“‘There is but one way,’ said he, when he had heard their story, ’you must change your speech. Then the Red Men will no longer be able to deceive you so easily and slay so many of you.’
“The wild folk did as the Master of Life told them to do. They changed their language, and refused to speak any longer with the Red Men. But some of the Red Men’s words they have kept to this day, and that is why you hear us use them.”
One day Old John the Indian came down the trail to the farmhouse. He was on his way to town to sell some baskets. As Uncle Mark was going to town with the team, he invited him to ride. Since the town was several miles away, the old Indian gladly accepted the invitation, leaving Ke-ha-ga his old hound at the farmhouse.
In the afternoon little Luke was sitting on the fence when old Ke-ha-ga came over to him. Putting his front paws on top of the fence, he licked the little boy’s hand.
“Hello, Ke-ha-ga,” said little Luke, “so you have come out to see me, have you? Can’t you tell me a story?” he added as he gently patted the old hound’s head.
“What kind of a story do you want?” asked the old dog.
“Oh, most any kind will do,” said the boy. “Tell me a story about some dog of the olden, days,—the days before the white men came to this country.”
“Very well,” said Ke-ha-ga, “I’ll tell you a legend that my grandfather told to me when I was a puppy.” And he began the following tale.

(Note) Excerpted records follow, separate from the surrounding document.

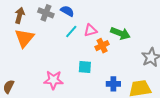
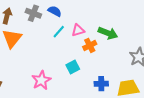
cyan square: (85, 67) -> (73, 67), turned -32
pink star: (53, 80) -> (41, 80), turned -30

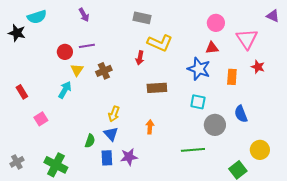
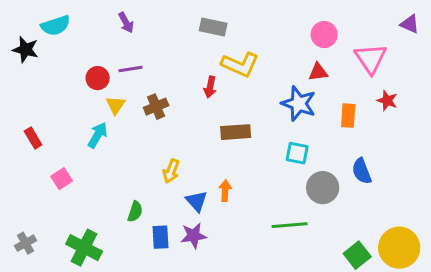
blue triangle: (111, 134) -> (197, 201), moved
yellow circle: (260, 150) -> (399, 248), moved, size x1.4

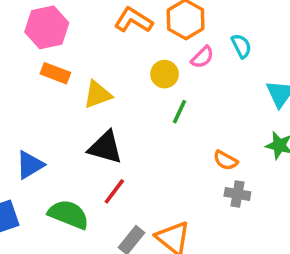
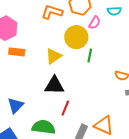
cyan semicircle: (241, 46) -> (114, 11), turned 128
yellow circle: (165, 74) -> (76, 37), size x1.5
yellow triangle: (98, 94) -> (54, 56), moved

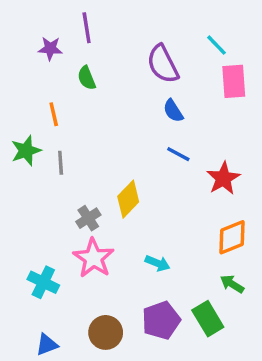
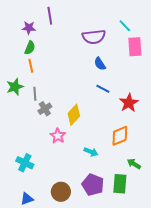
purple semicircle: (163, 64) -> (94, 37), turned -70
green semicircle: (87, 78) -> (30, 48), moved, turned -136
gray cross: (88, 218) -> (45, 109), moved
orange diamond: (232, 237) -> (120, 136), moved
pink star: (94, 258) -> (58, 136), moved, size x0.7
green rectangle: (208, 319) -> (120, 184), turned 36
purple pentagon: (161, 320) -> (93, 185), turned -30

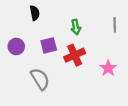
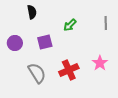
green arrow: (76, 27) -> (70, 25), turned 56
red cross: (75, 55) -> (69, 70), moved

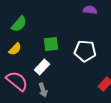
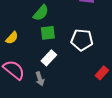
green semicircle: (19, 24) -> (41, 13), moved
white rectangle: (42, 67) -> (49, 58), moved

“Many winters ago there was a wise dog whose name was Sun-ka. He lived with an old Indian woman. Now Sun-ka was a good hunter, and often brought home to the lodge rabbits and other small animals which he had hunted and caught by himself.

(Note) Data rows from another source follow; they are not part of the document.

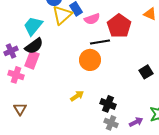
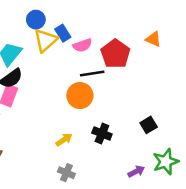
black square: (146, 72) -> (149, 125), moved
black cross: (108, 104) -> (102, 133), moved
gray cross: (111, 123) -> (66, 173), moved

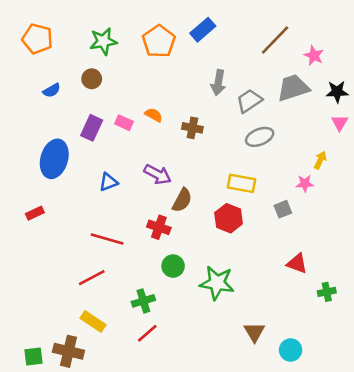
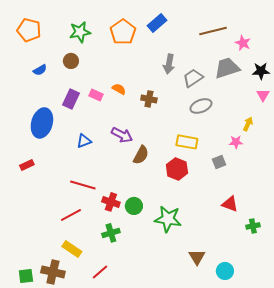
brown line: (275, 40) -> (213, 31), turned 32
red cross: (159, 227) -> (111, 202), moved
red line: (147, 333) -> (100, 272), moved

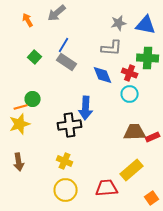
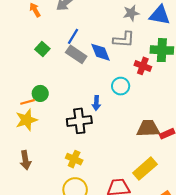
blue diamond: (103, 75) -> (101, 52), moved
cyan circle: (130, 94) -> (121, 86), moved
blue arrow: (86, 108) -> (96, 103), size x0.6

“But his mistress was a bad, greedy old woman. She took all the game which he brought, and used it for herself. What she could not eat at once, she dried and put away for another time. To Sun-ka she gave only the bones and other poor scraps, so that most of the time he was half starved.
“At last there came a season when game was very scarce. The old woman, it is true, had plenty of dried meat in her wigwam, but she gave none of it to Sun-ka. He almost died of starvation.

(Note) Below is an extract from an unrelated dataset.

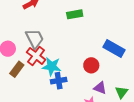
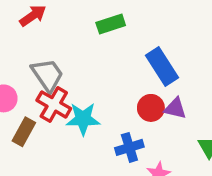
blue rectangle: (114, 49) -> (162, 66), moved, turned 35
blue cross: (59, 81) -> (129, 147), moved
purple triangle: (100, 88) -> (175, 108), moved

“At last he said to himself, ’Why should that old woman have plenty to eat, and I scarcely anything at all? Most of the meat which she has hidden in her lodge, I caught for her myself. It is as much mine as it is hers. Since she will not give me my share of it, I’ll just take it without asking her.’
“But the old woman was very watchful. When Sun-ka tried to get the meat, she beat him over the head with a club until he ran away yelping with pain.
“The next morning one of his dog friends came to visit him. ’Good morning, Sun-ka,’ said he, but Sun-ka made no reply. Indeed, his head was so swelled from the blows he had received, that he could hardly open his mouth.